Problem statement: Look through the entries below, please, and copy every line with the word "kitab".

Data provided:
_ _ _ _ _ _ _

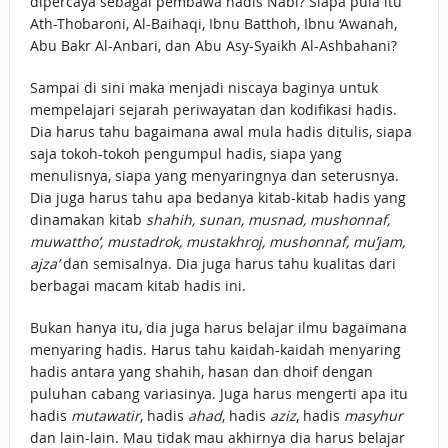
dipercaya sebagai pembawa hadis Nabi? Siapa pula itu
Ath-Thobaroni, Al-Baihaqi, Ibnu Batthoh, Ibnu ‘Awanah,
Abu Bakr Al-Anbari, dan Abu Asy-Syaikh Al-Ashbahani?
Sampai di sini maka menjadi niscaya baginya untuk
mempelajari sejarah periwayatan dan kodifikasi hadis.
Dia harus tahu bagaimana awal mula hadis ditulis, siapa
saja tokoh-tokoh pengumpul hadis, siapa yang
menulisnya, siapa yang menyaringnya dan seterusnya.
Dia juga harus tahu apa bedanya kitab-kitab hadis yang
dinamakan kitab
shahih, sunan, musnad, mushonnaf,
muwattho’, mustadrok, mustakhroj, mushonnaf, mu’jam,
ajza’
dan semisalnya. Dia juga harus tahu kualitas dari
berbagai macam kitab hadis ini.
Bukan hanya itu, dia juga harus belajar ilmu bagaimana
menyaring hadis. Harus tahu kaidah-kaidah menyaring
hadis antara yang shahih, hasan dan dhoif dengan
puluhan cabang variasinya. Juga harus mengerti apa itu
hadis
mutawatir
, hadis
ahad
, hadis
aziz
, hadis
masyhur
dan lain-lain. Mau tidak mau akhirnya dia harus belajar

_ _ _ _ _ _ _

Expected answer:
Dia juga harus tahu apa bedanya kitab-kitab hadis yang
dinamakan kitab
berbagai macam kitab hadis ini.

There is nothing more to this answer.